• PROBLEM TO WORK ON:
Repeat the records verbatim and leave the pictures out of your copy.

(Document structure recognition data)
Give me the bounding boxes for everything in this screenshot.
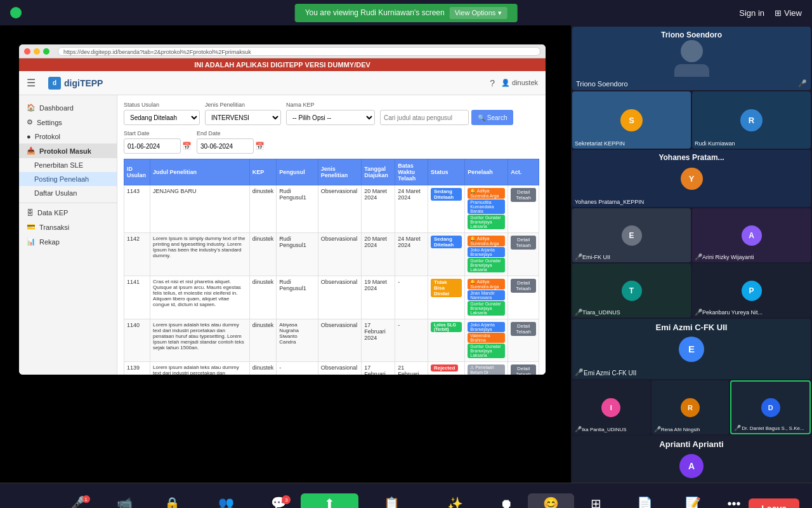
- rekap-icon: 📊: [27, 237, 36, 246]
- sidebar-item-penerbitan[interactable]: Penerbitan SLE: [19, 158, 117, 172]
- window-titlebar: https://dev.digitepp.id/beranda?tab=2&pr…: [19, 44, 546, 58]
- emi-azmi-name-top: Emi Azmi C-FK UII: [572, 323, 811, 332]
- table-row: 1141 Cras et nisi et nisl pharetra aliqu…: [124, 276, 539, 319]
- more-button[interactable]: ••• More: [715, 493, 753, 509]
- dev-banner: INI ADALAH APLIKASI DIGITEPP VERSI DUMMY…: [19, 58, 546, 71]
- viewing-text: You are viewing Rudi Kurniawan's screen: [305, 8, 445, 17]
- jenis-select[interactable]: INTERVENSI: [205, 110, 281, 125]
- triono-mic-icon: 🎤: [798, 79, 807, 88]
- dashboard-icon: 🏠: [27, 104, 36, 112]
- end-date-input[interactable]: [197, 138, 254, 154]
- detail-btn-1143[interactable]: Detail Telaah: [511, 188, 536, 202]
- arini-name: Arini Rizky Wijayanti: [702, 254, 754, 260]
- app-navbar: ☰ d digiTEPP ? 👤 dinustek: [19, 71, 546, 95]
- sidebar-item-posting[interactable]: Posting Penelaah: [19, 172, 117, 186]
- top-bar: You are viewing Rudi Kurniawan's screen …: [0, 0, 812, 25]
- user-menu[interactable]: 👤 dinustek: [501, 79, 538, 87]
- view-options-button[interactable]: View Options ▾: [450, 7, 508, 19]
- triono-name-top: Triono Soendoro: [572, 30, 811, 39]
- reactions-button[interactable]: 😊 Reactions: [528, 493, 574, 509]
- summary-icon: 📋: [384, 497, 400, 509]
- help-icon[interactable]: ?: [490, 78, 495, 88]
- video-card-rudi: R Rudi Kurniawan: [692, 91, 811, 149]
- rena-name: Rena Afri Ningsih: [661, 427, 700, 432]
- apps-button[interactable]: ⊞ Apps: [577, 493, 615, 509]
- zoom-logo: [10, 7, 22, 18]
- chat-button[interactable]: 💬 3 Chat: [260, 493, 298, 508]
- notes-button[interactable]: 📝 Notes: [674, 493, 712, 509]
- leave-button[interactable]: Leave: [749, 498, 799, 509]
- table-row: 1142 Lorem Ipsum is simply dummy text of…: [124, 233, 539, 276]
- video-card-daniel: D 🎤 Dr. Daniel Bagus S., S.Ke...: [730, 380, 811, 434]
- app-body: 🏠 Dashboard ⚙ Settings ● Protokol 📥 Prot…: [19, 95, 546, 375]
- top-bar-right: Sign in ⊞ View: [739, 8, 802, 18]
- participants-button[interactable]: 👥 Participants 14: [195, 493, 258, 508]
- yohanes-name-top: Yohanes Pratam...: [572, 153, 811, 162]
- logo-icon: d: [48, 77, 61, 90]
- ai-companion-button[interactable]: ✨ AI Companion: [426, 493, 485, 509]
- close-dot[interactable]: [24, 48, 30, 55]
- maximize-dot[interactable]: [43, 48, 49, 55]
- col-status: Status: [428, 159, 465, 185]
- search-input[interactable]: [380, 110, 469, 125]
- sidebar-item-data-kep[interactable]: 🗄 Data KEP: [19, 206, 117, 220]
- minimize-dot[interactable]: [34, 48, 40, 55]
- end-date-calendar-icon[interactable]: 📅: [255, 142, 265, 150]
- sidebar-item-rekap[interactable]: 📊 Rekap: [19, 234, 117, 249]
- share-screen-button[interactable]: ⬆ Share Screen: [301, 493, 358, 509]
- url-bar[interactable]: https://dev.digitepp.id/beranda?tab=2&pr…: [58, 47, 540, 56]
- col-jenis: Jenis Penelitian: [318, 159, 361, 185]
- sign-in-link[interactable]: Sign in: [739, 8, 764, 18]
- video-card-ika: I 🎤 Ika Pantia_UDINUS: [572, 380, 650, 434]
- view-button[interactable]: ⊞ View: [775, 8, 802, 18]
- sidebar-item-daftar[interactable]: Daftar Usulan: [19, 186, 117, 200]
- app-logo: d digiTEPP: [48, 77, 103, 90]
- date-filter-row: Start Date 📅 End Date 📅: [124, 130, 539, 154]
- start-date-input[interactable]: [124, 138, 181, 154]
- sekretariat-name: Sekretariat KEPPIN: [575, 140, 625, 147]
- start-date-calendar-icon[interactable]: 📅: [182, 142, 192, 150]
- filter-end-date: End Date 📅: [197, 130, 265, 154]
- video-row-3: T 🎤 Tiara_UDINUS P 🎤 Pekanbaru Yureya Ni…: [572, 264, 811, 318]
- sidebar-item-protokol[interactable]: ● Protokol: [19, 130, 117, 144]
- record-icon: ⏺: [500, 497, 513, 509]
- video-card-triono: Triono Soendoro Triono Soendoro 🎤: [572, 27, 811, 90]
- share-screen-icon: ⬆: [324, 497, 335, 509]
- audio-button[interactable]: 🎤 1 Audio: [59, 493, 97, 508]
- chat-badge: 3: [282, 495, 291, 504]
- start-video-button[interactable]: 📹 Start Video: [100, 493, 149, 509]
- transaksi-icon: 💳: [27, 223, 36, 231]
- record-button[interactable]: ⏺ Record: [487, 493, 525, 509]
- daniel-name: Dr. Daniel Bagus S., S.Ke...: [742, 425, 804, 431]
- security-button[interactable]: 🔒 Security: [152, 493, 192, 509]
- data-table: ID Usulan Judul Penelitian KEP Pengusul …: [124, 159, 539, 375]
- search-button[interactable]: 🔍 Search: [471, 110, 513, 125]
- filter-jenis: Jenis Penelitian INTERVENSI: [205, 102, 281, 125]
- sidebar-item-settings[interactable]: ⚙ Settings: [19, 115, 117, 130]
- top-bar-left: [10, 7, 22, 18]
- detail-btn-1140[interactable]: Detail Telaah: [511, 322, 536, 336]
- detail-btn-1139[interactable]: Detail Telaah: [511, 364, 536, 375]
- sidebar-item-transaksi[interactable]: 💳 Transaksi: [19, 220, 117, 234]
- audio-icon-container: 🎤 1: [70, 497, 86, 508]
- digitepp-window: https://dev.digitepp.id/beranda?tab=2&pr…: [19, 44, 546, 375]
- video-row-1: S Sekretariat KEPPIN R Rudi Kurniawan: [572, 91, 811, 149]
- video-card-emi-fk: E 🎤 Emi-FK UII: [572, 208, 691, 262]
- detail-btn-1142[interactable]: Detail Telaah: [511, 236, 536, 250]
- sidebar: 🏠 Dashboard ⚙ Settings ● Protokol 📥 Prot…: [19, 95, 117, 375]
- start-summary-button[interactable]: 📋 Start Summary: [361, 493, 422, 509]
- whiteboards-button[interactable]: 📄 Whiteboards: [617, 493, 672, 509]
- col-act: Act.: [508, 159, 539, 185]
- tiara-name: Tiara_UDINUS: [582, 309, 620, 316]
- video-card-tiara: T 🎤 Tiara_UDINUS: [572, 264, 691, 318]
- detail-btn-1141[interactable]: Detail Telaah: [511, 279, 536, 293]
- participants-icon: 👥: [218, 496, 234, 508]
- filter-row: Status Usulan Sedang Ditelaah Jenis Pene…: [124, 102, 539, 125]
- sidebar-item-dashboard[interactable]: 🏠 Dashboard: [19, 100, 117, 115]
- status-select[interactable]: Sedang Ditelaah: [124, 110, 200, 125]
- kep-select[interactable]: -- Pilih Opsi --: [286, 110, 375, 125]
- sidebar-item-protokol-masuk[interactable]: 📥 Protokol Masuk: [19, 144, 117, 158]
- col-penelaah: Penelaah: [465, 159, 508, 185]
- table-row: 1140 Lorem ipsum adalah teks atau dummy …: [124, 319, 539, 362]
- hamburger-icon[interactable]: ☰: [27, 77, 36, 89]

• EXPECTED ANSWER:
Give me the bounding boxes for everything in this screenshot.
- rekap-icon: 📊: [27, 237, 36, 246]
- sidebar-item-penerbitan[interactable]: Penerbitan SLE: [19, 158, 117, 172]
- window-titlebar: https://dev.digitepp.id/beranda?tab=2&pr…: [19, 44, 546, 58]
- emi-azmi-name-top: Emi Azmi C-FK UII: [572, 323, 811, 332]
- table-row: 1141 Cras et nisi et nisl pharetra aliqu…: [124, 276, 539, 319]
- more-button[interactable]: ••• More: [715, 493, 753, 509]
- dev-banner: INI ADALAH APLIKASI DIGITEPP VERSI DUMMY…: [19, 58, 546, 71]
- viewing-text: You are viewing Rudi Kurniawan's screen: [305, 8, 445, 17]
- jenis-select[interactable]: INTERVENSI: [205, 110, 281, 125]
- triono-mic-icon: 🎤: [798, 79, 807, 88]
- dashboard-icon: 🏠: [27, 104, 36, 112]
- end-date-input[interactable]: [197, 138, 254, 154]
- detail-btn-1143[interactable]: Detail Telaah: [511, 188, 536, 202]
- arini-name: Arini Rizky Wijayanti: [702, 254, 754, 260]
- app-navbar: ☰ d digiTEPP ? 👤 dinustek: [19, 71, 546, 95]
- sidebar-item-posting[interactable]: Posting Penelaah: [19, 172, 117, 186]
- top-bar: You are viewing Rudi Kurniawan's screen …: [0, 0, 812, 25]
- user-menu[interactable]: 👤 dinustek: [501, 79, 538, 87]
- view-options-button[interactable]: View Options ▾: [450, 7, 508, 19]
- triono-name-top: Triono Soendoro: [572, 30, 811, 39]
- reactions-button[interactable]: 😊 Reactions: [528, 493, 574, 509]
- summary-icon: 📋: [384, 497, 400, 509]
- help-icon[interactable]: ?: [490, 78, 495, 88]
- video-card-rudi: R Rudi Kurniawan: [692, 91, 811, 149]
- rena-name: Rena Afri Ningsih: [661, 427, 700, 432]
- apps-button[interactable]: ⊞ Apps: [577, 493, 615, 509]
- zoom-logo: [10, 7, 22, 18]
- chat-button[interactable]: 💬 3 Chat: [260, 493, 298, 508]
- notes-button[interactable]: 📝 Notes: [674, 493, 712, 509]
- leave-button[interactable]: Leave: [749, 498, 799, 509]
- table-row: 1142 Lorem Ipsum is simply dummy text of…: [124, 233, 539, 276]
- video-card-daniel: D 🎤 Dr. Daniel Bagus S., S.Ke...: [730, 380, 811, 434]
- app-body: 🏠 Dashboard ⚙ Settings ● Protokol 📥 Prot…: [19, 95, 546, 375]
- top-bar-right: Sign in ⊞ View: [739, 8, 802, 18]
- participants-button[interactable]: 👥 Participants 14: [195, 493, 258, 508]
- yohanes-name-top: Yohanes Pratam...: [572, 153, 811, 162]
- logo-icon: d: [48, 77, 61, 90]
- ai-companion-button[interactable]: ✨ AI Companion: [426, 493, 485, 509]
- close-dot[interactable]: [24, 48, 30, 55]
- maximize-dot[interactable]: [43, 48, 49, 55]
- col-status: Status: [428, 159, 465, 185]
- search-input[interactable]: [380, 110, 469, 125]
- sidebar-item-data-kep[interactable]: 🗄 Data KEP: [19, 206, 117, 220]
- minimize-dot[interactable]: [34, 48, 40, 55]
- end-date-calendar-icon[interactable]: 📅: [255, 142, 265, 150]
- sidebar-item-rekap[interactable]: 📊 Rekap: [19, 234, 117, 249]
- share-screen-button[interactable]: ⬆ Share Screen: [301, 493, 358, 509]
- url-bar[interactable]: https://dev.digitepp.id/beranda?tab=2&pr…: [58, 47, 540, 56]
- col-jenis: Jenis Penelitian: [318, 159, 361, 185]
- sign-in-link[interactable]: Sign in: [739, 8, 764, 18]
- video-card-ika: I 🎤 Ika Pantia_UDINUS: [572, 380, 650, 434]
- view-button[interactable]: ⊞ View: [775, 8, 802, 18]
- sidebar-item-daftar[interactable]: Daftar Usulan: [19, 186, 117, 200]
- app-logo: d digiTEPP: [48, 77, 103, 90]
- date-filter-row: Start Date 📅 End Date 📅: [124, 130, 539, 154]
- start-date-input[interactable]: [124, 138, 181, 154]
- sekretariat-name: Sekretariat KEPPIN: [575, 140, 625, 147]
- start-date-calendar-icon[interactable]: 📅: [182, 142, 192, 150]
- filter-end-date: End Date 📅: [197, 130, 265, 154]
- video-row-3: T 🎤 Tiara_UDINUS P 🎤 Pekanbaru Yureya Ni…: [572, 264, 811, 318]
- sidebar-item-protokol[interactable]: ● Protokol: [19, 130, 117, 144]
- record-icon: ⏺: [500, 497, 513, 509]
- video-card-triono: Triono Soendoro Triono Soendoro 🎤: [572, 27, 811, 90]
- share-screen-icon: ⬆: [324, 497, 335, 509]
- audio-button[interactable]: 🎤 1 Audio: [59, 493, 97, 508]
- chat-badge: 3: [282, 495, 291, 504]
- start-video-button[interactable]: 📹 Start Video: [100, 493, 149, 509]
- transaksi-icon: 💳: [27, 223, 36, 231]
- record-button[interactable]: ⏺ Record: [487, 493, 525, 509]
- daniel-name: Dr. Daniel Bagus S., S.Ke...: [742, 425, 804, 431]
- security-button[interactable]: 🔒 Security: [152, 493, 192, 509]
- data-table: ID Usulan Judul Penelitian KEP Pengusul …: [124, 159, 539, 375]
- search-button[interactable]: 🔍 Search: [471, 110, 513, 125]
- filter-jenis: Jenis Penelitian INTERVENSI: [205, 102, 281, 125]
- sidebar-item-settings[interactable]: ⚙ Settings: [19, 115, 117, 130]
- top-bar-left: [10, 7, 22, 18]
- detail-btn-1140[interactable]: Detail Telaah: [511, 322, 536, 336]
- detail-btn-1139[interactable]: Detail Telaah: [511, 364, 536, 375]
- sidebar-item-transaksi[interactable]: 💳 Transaksi: [19, 220, 117, 234]
- audio-icon-container: 🎤 1: [70, 497, 86, 508]
- digitepp-window: https://dev.digitepp.id/beranda?tab=2&pr…: [19, 44, 546, 375]
- video-row-1: S Sekretariat KEPPIN R Rudi Kurniawan: [572, 91, 811, 149]
- video-card-emi-fk: E 🎤 Emi-FK UII: [572, 208, 691, 262]
- detail-btn-1142[interactable]: Detail Telaah: [511, 236, 536, 250]
- sidebar: 🏠 Dashboard ⚙ Settings ● Protokol 📥 Prot…: [19, 95, 117, 375]
- start-summary-button[interactable]: 📋 Start Summary: [361, 493, 422, 509]
- whiteboards-button[interactable]: 📄 Whiteboards: [617, 493, 672, 509]
- col-act: Act.: [508, 159, 539, 185]
- tiara-name: Tiara_UDINUS: [582, 309, 620, 316]
- video-card-tiara: T 🎤 Tiara_UDINUS: [572, 264, 691, 318]
- detail-btn-1141[interactable]: Detail Telaah: [511, 279, 536, 293]
- participants-icon: 👥: [218, 496, 234, 508]
- filter-row: Status Usulan Sedang Ditelaah Jenis Pene…: [124, 102, 539, 125]
- sidebar-item-dashboard[interactable]: 🏠 Dashboard: [19, 100, 117, 115]
- status-select[interactable]: Sedang Ditelaah: [124, 110, 200, 125]
- kep-select[interactable]: -- Pilih Opsi --: [286, 110, 375, 125]
- sidebar-item-protokol-masuk[interactable]: 📥 Protokol Masuk: [19, 144, 117, 158]
- col-penelaah: Penelaah: [465, 159, 508, 185]
- table-row: 1140 Lorem ipsum adalah teks atau dummy …: [124, 319, 539, 362]
- hamburger-icon[interactable]: ☰: [27, 77, 36, 89]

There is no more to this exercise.